Now the agent will combine:

* Base: *"You are a helpful assistant"*
* Dynamic: *"The user prefers answers in short bullet points. Also, use this weather info: …"*
* User input: *"What is the weather?"*

---

⚡ So in short:

* **Context** = everything you can pass into the run.
* **Dynamic instructions** = a special part of context that injects extra *system-level guidance* dynamically.



## What is `context`?

When you run an agent, you can pass a `context` dictionary.
It’s a structured bag of information that’s carried alongside the conversation and affects how the agent thinks/responds.

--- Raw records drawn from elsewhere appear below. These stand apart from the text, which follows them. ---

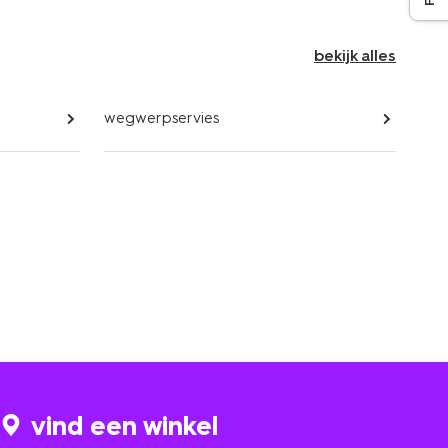
bekijk alles
wegwerpservies
vind een winkel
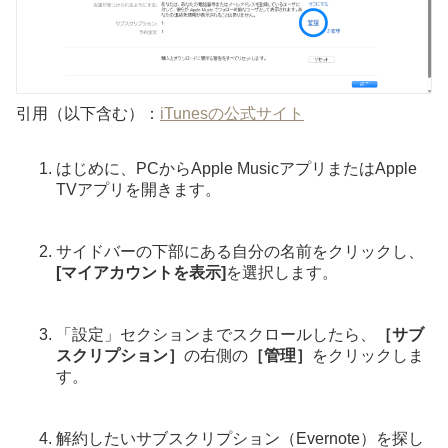
引用（以下含む）：
iTunesの公式サイト
はじめに、PCからApple MusicアプリまたはApple
TVアプリを開きます。
サイドバーの下部にある自分の名前をクリックし、
[マイアカウントを表示]
を選択します。
「設定」セクションまでスクロールしたら、
［サブ
スクリプション］
の右側の
［管理］
をクリックしま
す。
解約したいサブスクリプション（Evernote）を探し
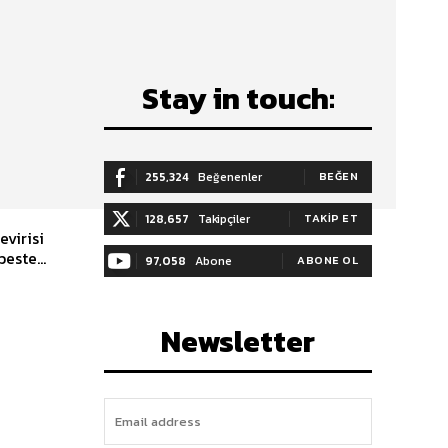
Stay in touch:
255,324
Beğenenler
BEĞEN
128,657
Takipçiler
TAKIP ET
evirisi
este...
97,058
Abone
ABONE OL
Newsletter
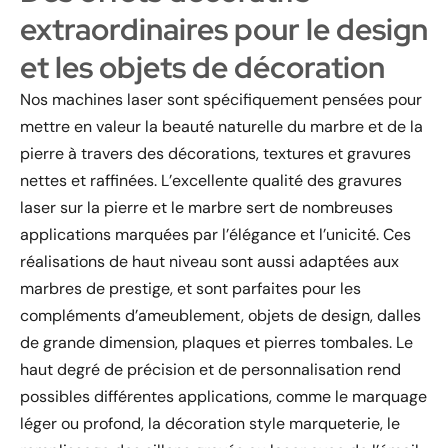
extraordinaires pour le design
et les objets de décoration
Nos machines laser sont spécifiquement pensées pour
mettre en valeur la beauté naturelle du marbre et de la
pierre à travers des décorations, textures et gravures
nettes et raffinées. L’excellente qualité des gravures
laser sur la pierre et le marbre sert de nombreuses
applications marquées par l’élégance et l’unicité. Ces
réalisations de haut niveau sont aussi adaptées aux
marbres de prestige, et sont parfaites pour les
compléments d’ameublement, objets de design, dalles
de grande dimension, plaques et pierres tombales. Le
haut degré de précision et de personnalisation rend
possibles différentes applications, comme le marquage
léger ou profond, la décoration style marqueterie, le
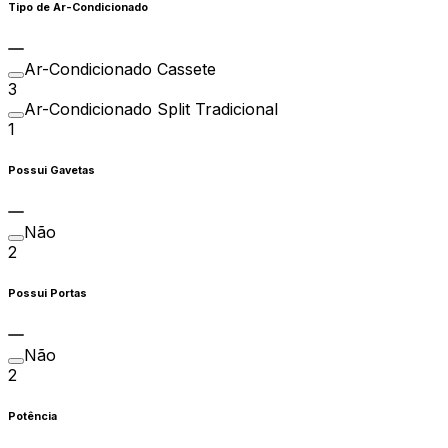
Tipo de Ar-Condicionado
Ar-Condicionado Cassete
3
Ar-Condicionado Split Tradicional
1
Possui Gavetas
Não
2
Possui Portas
Não
2
Potência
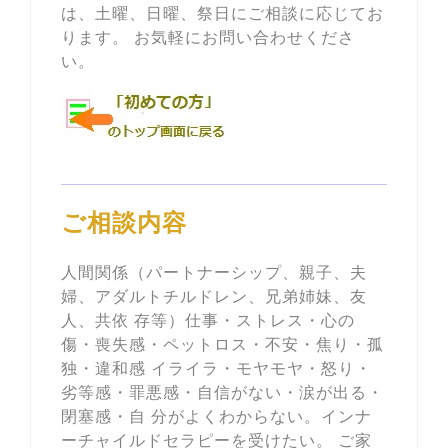
は、土曜、日曜、祭日にご相談に応じてお
ります。 お気軽にお問い合わせくださ
い。
ご相談内容
人間関係（パートナーシップ、親子、夫
婦、アダルトチルドレン、兄弟姉妹、友
人、共依 存等）仕事・ストレス・心の
傷・喪失感・ペットロス・不安・焦り・孤
独・違和感 イライラ・モヤモヤ・怒り・
劣等感・罪悪感・自信がない・涙が出る・
閉塞感・自 分がよくわからない。インナ
ーチャイルドセラピーを受けたい。 ご家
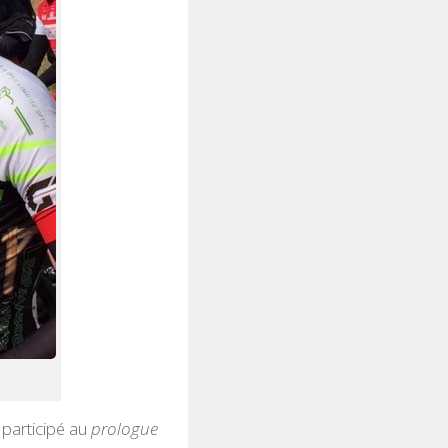
 participé au
prologue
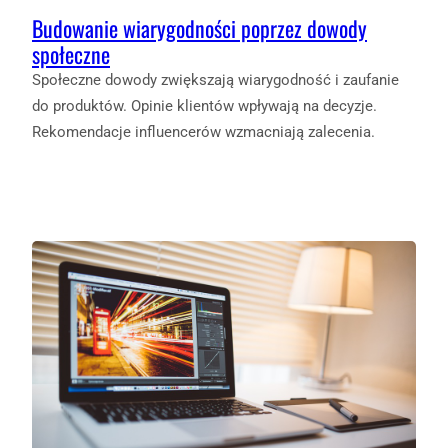
Budowanie wiarygodności poprzez dowody
społeczne
Społeczne dowody zwiększają wiarygodność i zaufanie
do produktów. Opinie klientów wpływają na decyzje.
Rekomendacje influencerów wzmacniają zalecenia.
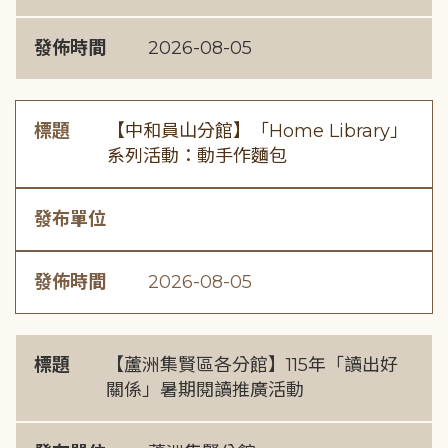
發佈時間
2026-08-05
標題
【中和員山分館】「Home Library」
系列活動：動手作麵包
發布單位
發佈時間
2026-08-05
標題
【蘆洲集賢區各分館】115年「讀出好
關係」暑期閱讀推廣活動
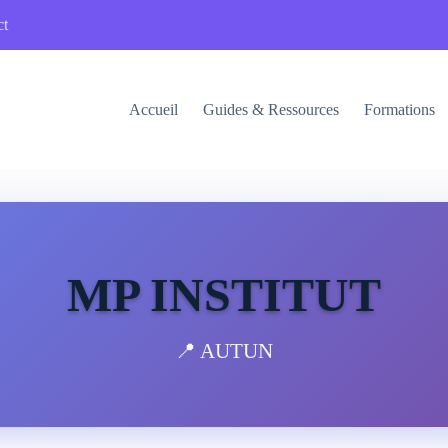
ct
Accueil
Guides & Ressources
Formations
MP INSTITUT
📍 AUTUN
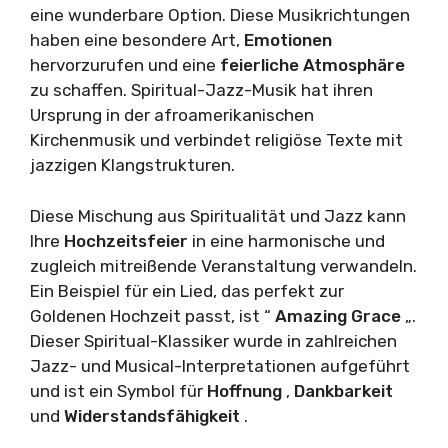
eine wunderbare Option. Diese Musikrichtungen
haben eine besondere Art,
Emotionen
hervorzurufen und eine
feierliche Atmosphäre
zu schaffen. Spiritual-Jazz-Musik hat ihren
Ursprung in der afroamerikanischen
Kirchenmusik und verbindet religiöse Texte mit
jazzigen Klangstrukturen.
Diese Mischung aus Spiritualität und Jazz kann
Ihre
Hochzeitsfeier
in eine harmonische und
zugleich mitreißende Veranstaltung verwandeln.
Ein Beispiel für ein Lied, das perfekt zur
Goldenen Hochzeit passt, ist “
Amazing Grace
„.
Dieser Spiritual-Klassiker wurde in zahlreichen
Jazz- und Musical-Interpretationen aufgeführt
und ist ein Symbol für
Hoffnung
,
Dankbarkeit
und
Widerstandsfähigkeit
.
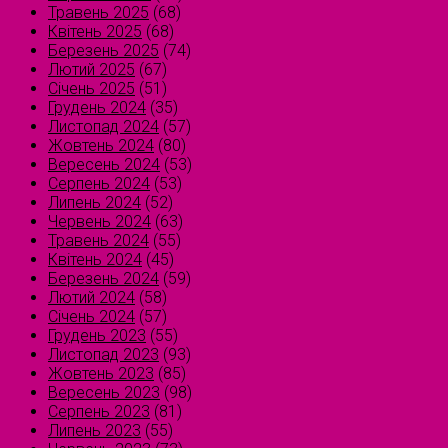
Травень 2025
(68)
Квітень 2025
(68)
Березень 2025
(74)
Лютий 2025
(67)
Січень 2025
(51)
Грудень 2024
(35)
Листопад 2024
(57)
Жовтень 2024
(80)
Вересень 2024
(53)
Серпень 2024
(53)
Липень 2024
(52)
Червень 2024
(63)
Травень 2024
(55)
Квітень 2024
(45)
Березень 2024
(59)
Лютий 2024
(58)
Січень 2024
(57)
Грудень 2023
(55)
Листопад 2023
(93)
Жовтень 2023
(85)
Вересень 2023
(98)
Серпень 2023
(81)
Липень 2023
(55)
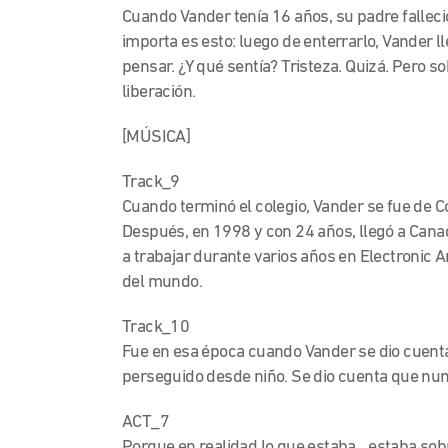
Cuando Vander tenía 16 años, su padre falleci
importa es esto: luego de enterrarlo, Vander l
pensar. ¿Y qué sentía? Tristeza. Quizá. Pero so
liberación.
[MÚSICA]
Track_9
Cuando terminó el colegio, Vander se fue de Co
Después, en 1998 y con 24 años, llegó a Cana
a trabajar durante varios años en Electronic
del mundo.
Track_10
Fue en esa época cuando Vander se dio cuenta,
perseguido desde niño. Se dio cuenta que nun
ACT_7
Porque en realidad lo que estaba…estaba sobr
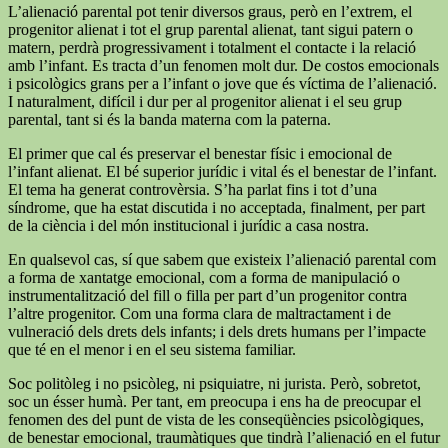
L’alienació parental pot tenir diversos graus, però en l’extrem, el
progenitor alienat i tot el grup parental alienat, tant sigui patern o
matern, perdrà progressivament i totalment el contacte i la relació
amb l’infant. Es tracta d’un fenomen molt dur. De costos emocionals
i psicològics grans per a l’infant o jove que és víctima de l’alienació.
I naturalment, difícil i dur per al progenitor alienat i el seu grup
parental, tant si és la banda materna com la paterna.
El primer que cal és preservar el benestar físic i emocional de
l’infant alienat. El bé superior jurídic i vital és el benestar de l’infant.
El tema ha generat controvèrsia. S’ha parlat fins i tot d’una
síndrome, que ha estat discutida i no acceptada, finalment, per part
de la ciència i del món institucional i jurídic a casa nostra.
En qualsevol cas, sí que sabem que existeix l’alienació parental com
a forma de xantatge emocional, com a forma de manipulació o
instrumentalització del fill o filla per part d’un progenitor contra
l’altre progenitor. Com una forma clara de maltractament i de
vulneració dels drets dels infants; i dels drets humans per l’impacte
que té en el menor i en el seu sistema familiar.
Soc politòleg i no psicòleg, ni psiquiatre, ni jurista. Però, sobretot,
soc un ésser humà. Per tant, em preocupa i ens ha de preocupar el
fenomen des del punt de vista de les conseqüències psicològiques,
de benestar emocional, traumàtiques que tindrà l’alienació en el futur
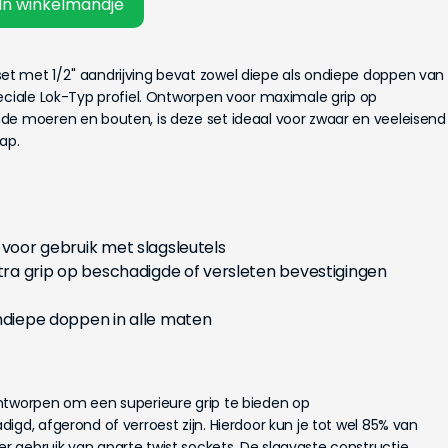
In winkelmandje
 met 1/2'' aandrijving bevat zowel diepe als ondiepe doppen van
eciale Lok-Typ profiel. Ontworpen voor maximale grip op
de moeren en bouten, is deze set ideaal voor zwaar en veeleisend
ap.
 voor gebruik met slagsleutels
xtra grip op beschadigde of versleten bevestigingen
ondiepe doppen in alle maten
ntworpen om een superieure grip te bieden op
igd, afgerond of verroest zijn. Hierdoor kun je tot wel 85% van
 gebruik van aparte twist sockets. De slagvaste constructie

Think of it as **the runtime state/environment** the agent sees in addition to the user’s input.

<br>

---

<br>


##  What goes inside `context`?

Different things depending on your use case, but the framework usually treats these as meaningful:

1. **Conversation state**

   * Previous messages, memory, or dialogue history.

2. **Dynamic instructions** (special key)

   * Extra system-level guidance injected only for this run.
   * Example: `"dynamic_instructions": "The user prefers short bullet points."`

3. **Session / user metadata**

   * Things like user preferences, role, location, time zone, etc.
   * Example: `{"user": {"id": "123", "name": "Ali", "language": "ur"}}`

4. **External knowledge / environment info**

   * Values fetched from APIs, sensors, or tools.
   * Example: `{"weather": "Sunny, 40°C in Karachi"}`

<br>

---

<br>

##  How is `context` used?

When you call:

```python
result = Runner.run_sync(
    agent,
    "What should I wear today?",
    context={
        "dynamic_instructions": "The user is in Karachi where it's 40°C.",
        "user": {"name": "Ali", "prefers_style": "casual"}
    }
)
```

Internally, the agent runtime merges:

* **Static instructions** (set when you defined the agent)
* **Dynamic instructions** (from context)
* **Other context fields** (which tools or templates may use)
* **User input**

So the model prompt effectively looks like:

```
System: You are a helpful assistant.
System (dynamic): The user is in Karachi where it's 40°C.
User metadata: {"name": "Ali", "prefers_style": "casual"}
User: What should I wear today?
```

---

##  Why `context` is important

* Keeps **static role** separate from **dynamic signals**.
* Lets you **inject real-time state** without rewriting the agent.
* Makes agents more **modular** (tools or middleware can add to context automatically).
* Enables things like **multi-user sessions** or **stateful conversations**.

---

✅ **In short**:
`context` is the structured runtime data you pass into an agent run.
It may include **dynamic instructions**, **user/session info**, and **environment state**.
The agent uses it to answer more accurately and in a way tailored to that moment.